PEP idea: On Windows, subprocess should implicitly support .bat and .cmd scripts by using FindExecutable from win32 API

Marko Rauhamaa marko at pacujo.net
Thu May 7 09:44:39 EDT 2015


Chris Angelico <rosuav at gmail.com>:

>> A software system is defined through its interfaces.
>
> And the most important interface is with a human.

I barely ever program anything for the human interface.

> If you want to write single-platform code, go for it; but if you want
> to write cross-platform code, the best way is to let someone else take
> care of the differences, abstracting them away into a nice tidy thing
> that we call a high-level language.

You suggested most software should be platform-agnostic. Now you are
qualifying the statement.

But still, I challenge the notion that you could write a web site, game
or application that feels natural on the XBox, iPhone, Windows PC and
LXDE at the same time without significant amounts of
platform-conditioned parts.

> I don't need forking, file descriptors, or process IDs, to describe
> how a person uses my code. Those are *implementation details*.

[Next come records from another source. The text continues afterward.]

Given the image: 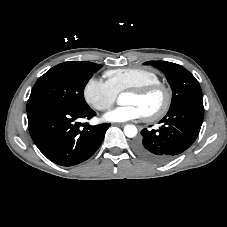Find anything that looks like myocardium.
I'll return each mask as SVG.
<instances>
[{"instance_id": "obj_1", "label": "myocardium", "mask_w": 227, "mask_h": 227, "mask_svg": "<svg viewBox=\"0 0 227 227\" xmlns=\"http://www.w3.org/2000/svg\"><path fill=\"white\" fill-rule=\"evenodd\" d=\"M154 92L162 93L163 102L158 110H156L153 113L146 114L143 116L147 121L159 120L168 112V110L170 109L171 103H172L171 89L167 85H165L161 82H157V83H152V84H148V85L141 86V87L130 88L127 90V93H131L138 97H145Z\"/></svg>"}]
</instances>
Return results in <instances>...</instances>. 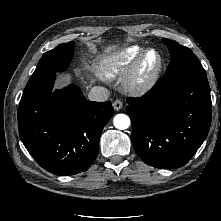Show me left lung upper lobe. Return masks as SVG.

Even if I programmed for the human and the UI experience were
more-or-less identical between platforms, the system interfaces can be
conceptually quite different. Heroic attempts have been made to overcome
those differences with generic APIs. However, Python should stay out of
that crusade.

Whole programming cultures, idioms and "right ways" differ between
platforms. What's the right way to write a service (daemon)? That's
probably completely different between Windows and Linux. Linux itself is
undergoing a biggish transformation there: an exemplary daemon of last
year will likely be deprecated within a few years.